Posted September 11th, 2010
by Staff


If you’re just getting started out in life, and haven’t had the chance to establish any credit yet, personal loans can be the perfect way to get started. These small loans can be used for practically anything, and they typically have much lower interest rates than credit cards.

Of course, if you have no credit history, you will probably be required to offer up something of value as collateral, but that’s OK. Even if the bank doesn’t require you to offer collateral (called an unsecured loan), it’s often a better idea to go ahead and offer collateral anyway, as this will typically allow you to get a better interest rate, saving you a considerable amount of money.

Collateral is anything of value that you agree you will give to the lending institution if you fail to pay your loan back.
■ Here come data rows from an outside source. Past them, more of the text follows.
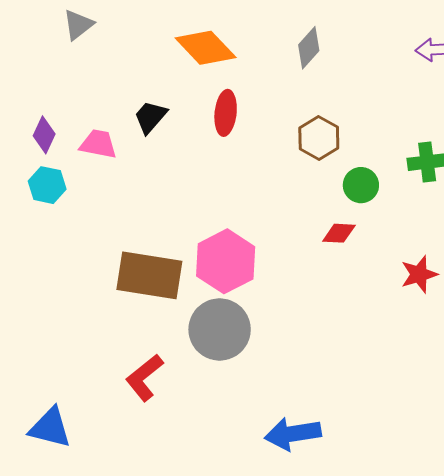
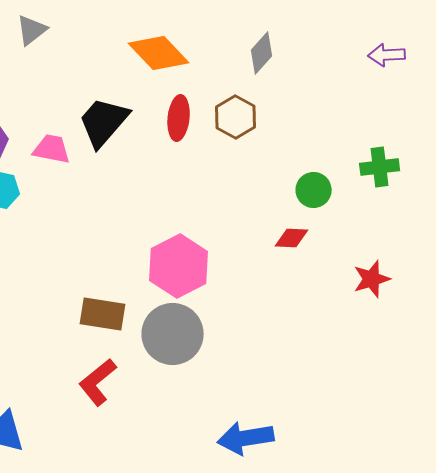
black trapezoid: (150, 117) -> (104, 122), size x1.5
brown hexagon: (319, 138) -> (236, 117), moved
brown rectangle: (149, 275) -> (103, 314), moved, size x0.7

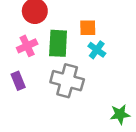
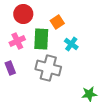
orange square: (88, 28) -> (57, 22), moved, turned -32

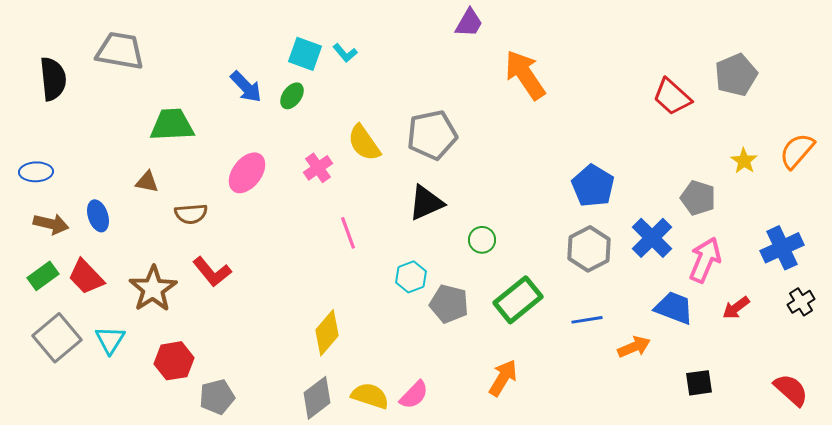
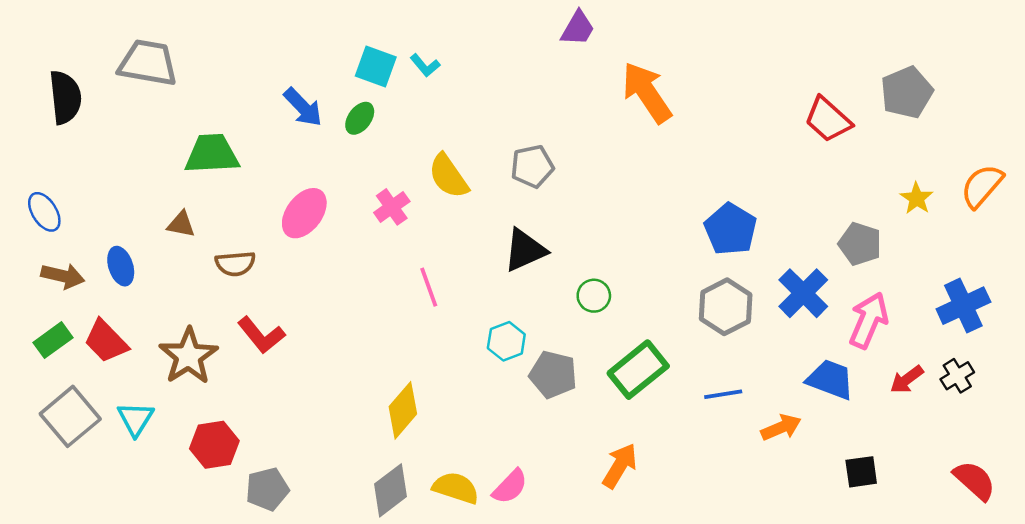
gray pentagon: (432, 135) -> (532, 166), size x0.7
blue ellipse: (36, 172) -> (44, 212), turned 60
black cross: (801, 302) -> (957, 376), moved

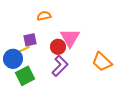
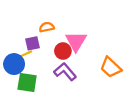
orange semicircle: (44, 16) -> (47, 27), moved
purple L-shape: (60, 66) -> (65, 72), turned -85
green square: (25, 76) -> (27, 83), turned 36

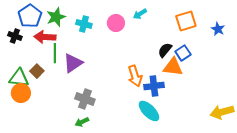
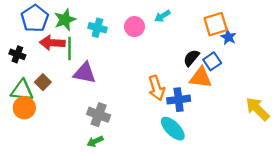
blue star: (218, 29) -> (228, 37), moved
black cross: (15, 36) -> (17, 54), moved
green line: (55, 53) -> (70, 49), moved
purple triangle: (73, 63) -> (85, 73), turned 45
yellow arrow: (222, 112) -> (257, 109), moved, turned 60

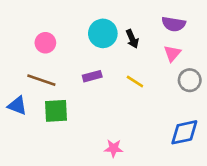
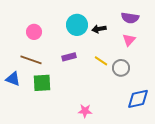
black arrow: (132, 39) -> (99, 29), turned 104
gray circle: (190, 80) -> (121, 68), moved

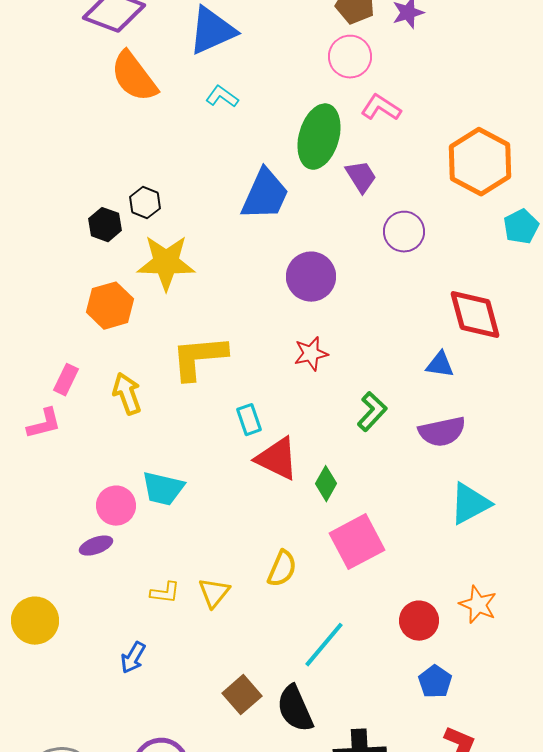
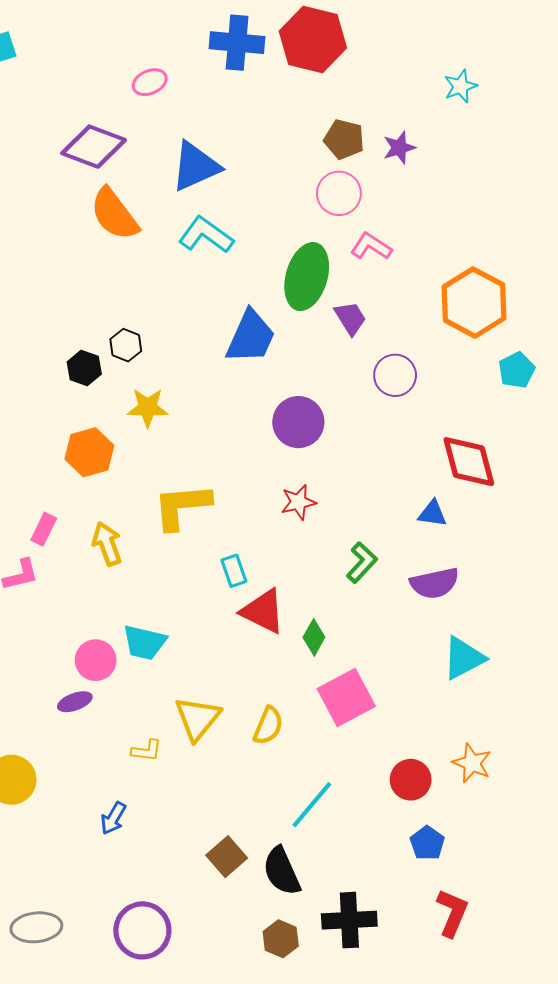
cyan L-shape: (222, 97) -> (206, 235), size x1.6
yellow star: (166, 263) -> (148, 408), size x0.7
yellow triangle: (214, 593) -> (198, 718), moved, size x1.4

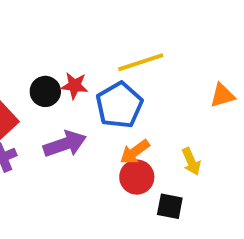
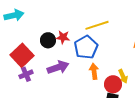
orange arrow: (135, 152) -> (94, 71), turned 119
red circle: (137, 177) -> (113, 84), moved

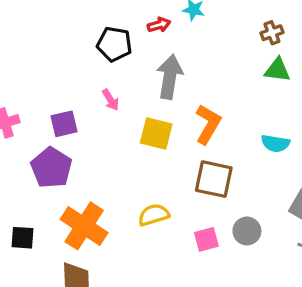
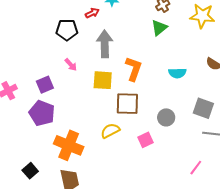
green triangle: (277, 70) -> (159, 28), moved, turned -36
brown square: (214, 179) -> (127, 104), moved
gray circle: (247, 231) -> (166, 117), moved
black square: (22, 238) -> (30, 171), moved, turned -35

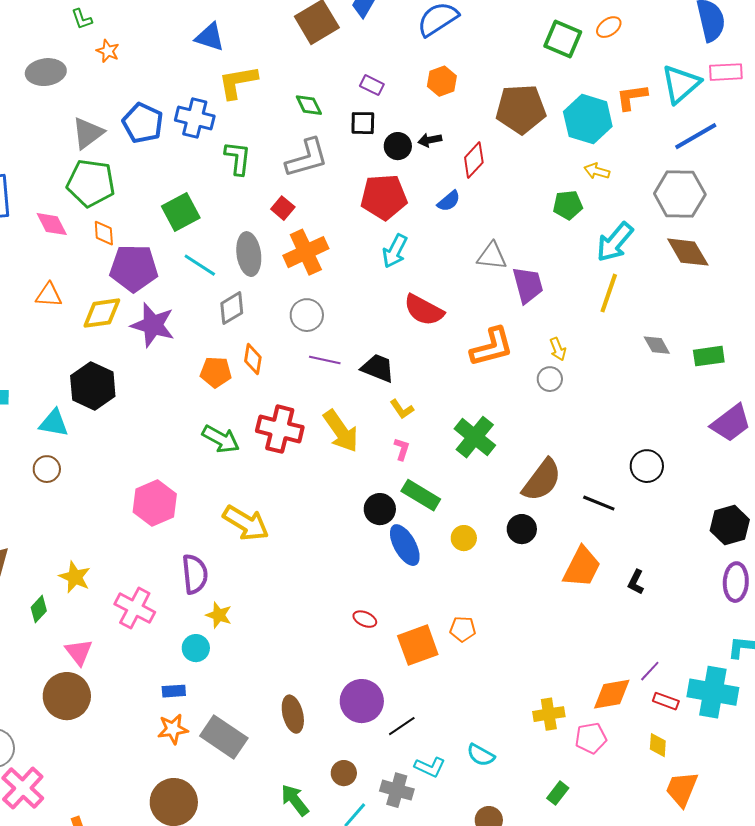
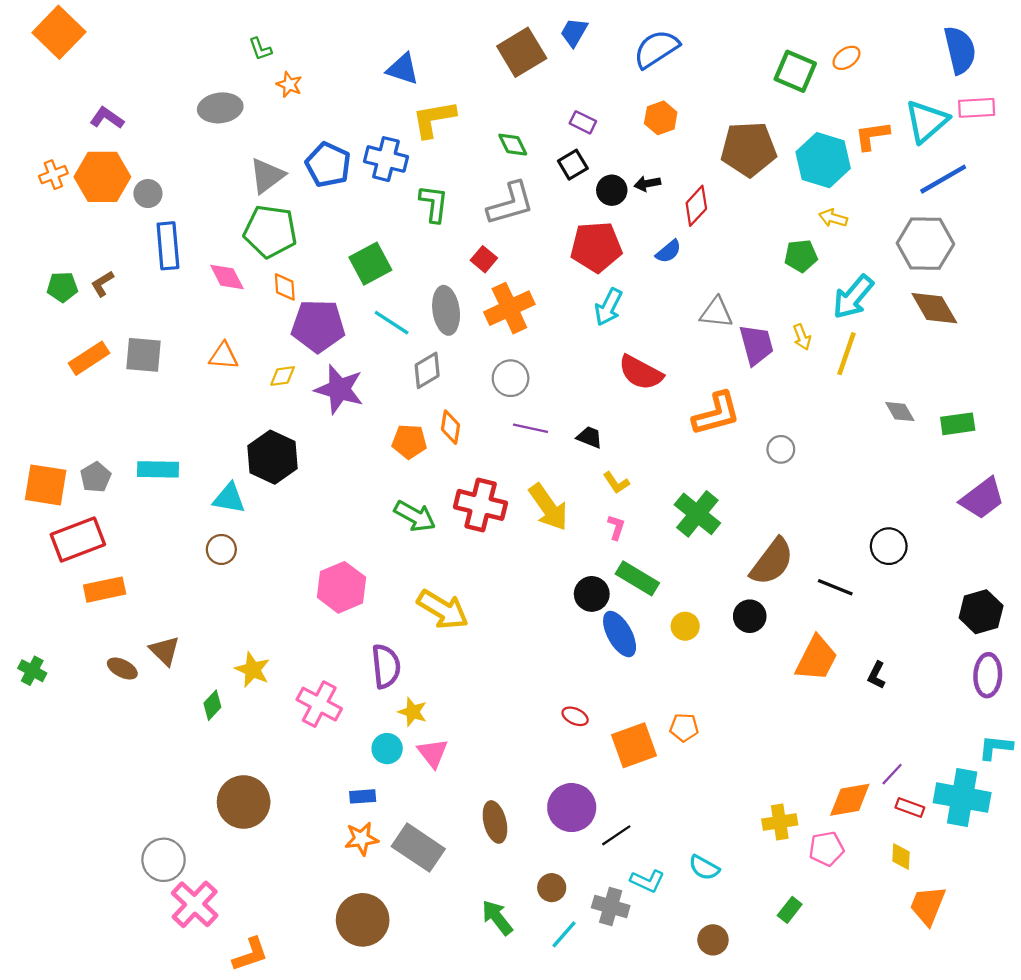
black square: (363, 123) -> (573, 165), turned -32
yellow diamond: (102, 313) -> (283, 376), size x0.6
yellow arrow: (558, 349) -> (802, 337), moved
black trapezoid: (378, 368) -> (590, 437), size x0.7
pink triangle: (79, 652) -> (433, 753), moved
It’s their way of making sure that they will receive something of value, even if you default on your loan. Of course, it can seem a bit scary to offer up your valuables as collateral, but the dirty little secret is this: the bank doesn’t want your stuff. They want you to repay your loan. Because of this, most banks are usually willing to work with you even if you do fall behind to avoid the need to collect on the collateral.

When you take out personal loans, start small. Make sure that the payments are really going to be within your budget. The last thing you want to do to your credit rating is default on a loan. If you are not absolutely certain you can make the payments every month, don’t take the loan. It isn’t worth the risk.

In addition to collateral, some banks require new borrowers to have a cosigner. A cosigner is someone with good credit who agrees that they will pay the loan if you don’t. Often, this is a relative. Having a good cosigner can also help you get a better rate on personal loans.

Of course, once you have received the loan, you will want to make sure that you make all payments on time or early. Credit bureaus keep records of every payment you make, and use it to determine your credit score. If you routinely make your payments ahead of time, it will reflect well on your credit score. If you are frequently late, or miss payments, it will reflect negatively on your credit score.

The credit bureaus can be your best friends, as long as you keep on top of your payments and pay attention to your credit scores to ensure that all of the information they record is accurate.

Pay off your personal loans on time, or slightly early. Don’t pay them off too early, as this may cause banks to view you as unprofitable, making them hesitant to do business with you. Do pay all loan payments before they are due, though, and soon you’ll find your credit score climbing off the charts.